Sowohl gegenüber Bolton wie gegenüber den Abgeordneten aus dem Kongress verwies Maas darauf, dass die Europäer in ihrer Haltung zu Iran geschlossen seien. Das habe sich beim EU-Gipfel in Sofia vergangene Woche gezeigt. Es sei zwar durchaus so, dass die EU die Bedenken der Amerikaner wegen des iranischen Raketenprogramms teile, und man goutiere auch die Rolle Teherans in verschiedenen regionalen Konflikten im Nahen Osten nicht. Es bleibe aber bei der Position Europas, wonach man über all diese Probleme nur auf der Grundlage des bestehenden Atomabkommens sprechen wolle.
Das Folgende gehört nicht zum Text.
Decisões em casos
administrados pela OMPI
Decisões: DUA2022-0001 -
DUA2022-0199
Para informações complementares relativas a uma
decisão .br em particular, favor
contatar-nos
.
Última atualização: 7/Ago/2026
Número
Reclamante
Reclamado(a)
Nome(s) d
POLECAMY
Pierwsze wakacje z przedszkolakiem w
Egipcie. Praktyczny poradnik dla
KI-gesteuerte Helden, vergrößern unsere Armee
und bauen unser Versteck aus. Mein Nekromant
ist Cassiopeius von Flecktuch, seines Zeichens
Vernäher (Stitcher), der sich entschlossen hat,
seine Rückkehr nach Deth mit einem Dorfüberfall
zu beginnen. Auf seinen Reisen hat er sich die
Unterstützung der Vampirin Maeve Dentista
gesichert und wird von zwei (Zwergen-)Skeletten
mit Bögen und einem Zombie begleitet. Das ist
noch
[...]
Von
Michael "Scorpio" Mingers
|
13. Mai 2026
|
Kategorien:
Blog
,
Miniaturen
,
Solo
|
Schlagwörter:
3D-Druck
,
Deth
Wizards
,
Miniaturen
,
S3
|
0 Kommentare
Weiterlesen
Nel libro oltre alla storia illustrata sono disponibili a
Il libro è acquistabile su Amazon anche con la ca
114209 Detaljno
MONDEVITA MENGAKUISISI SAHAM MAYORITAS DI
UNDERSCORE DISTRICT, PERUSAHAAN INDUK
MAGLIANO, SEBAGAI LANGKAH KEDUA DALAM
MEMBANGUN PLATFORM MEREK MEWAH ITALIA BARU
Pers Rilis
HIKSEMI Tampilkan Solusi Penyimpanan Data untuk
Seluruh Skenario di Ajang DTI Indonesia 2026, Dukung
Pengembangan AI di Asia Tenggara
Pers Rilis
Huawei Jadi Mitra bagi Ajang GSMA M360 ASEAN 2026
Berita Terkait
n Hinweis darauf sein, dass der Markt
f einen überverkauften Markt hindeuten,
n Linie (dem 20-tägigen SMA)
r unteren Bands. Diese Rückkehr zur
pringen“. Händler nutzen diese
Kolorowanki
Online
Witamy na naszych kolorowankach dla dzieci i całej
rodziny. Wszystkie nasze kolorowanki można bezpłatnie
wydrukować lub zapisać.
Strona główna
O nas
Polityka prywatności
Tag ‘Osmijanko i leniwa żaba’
Auch der Handelsstreit belastet die Beziehungen
Pompeo hatte in seiner Grundsatzrede vor dem konservativen Thinktank Heritage Foundation eine lange Liste von "bösartigen Aktivitäten" des iranischen Regimes aufgezählt, die es zu stoppen gelte. "Nie wieder" dürfe Iran in der Region einen so großen Einfluss erlangen, wie ihn die bisherige Politik des Westens ermöglicht habe. Erreichen will die US-Regierung dies mit der Wiederaufnahme alter Sanktionen und der Verhängung neuer finanzieller Strafmaßnahmen.
Das zweite große Thema von Maas' Antrittsbesuch war der Handelsstreit, der die Beziehungen zwischen den USA und der EU seit Wochen belastet. Bis zum 1. Juni will Trump darüber entscheiden, ob er den EU-Staaten eine weitere Ausnahme für die ursprünglich im März verhängten US-Einfuhrzölle auf Stahl und Aluminium zugesteht. Die Europäer sind zu Zugeständnissen bereit, doch die Zeit werde jetzt knapp, sagte Maas vor seinem Treffen mit Pompeo. Man sei gesprächsbereit, "aber nicht mit der Pistole auf der Brust".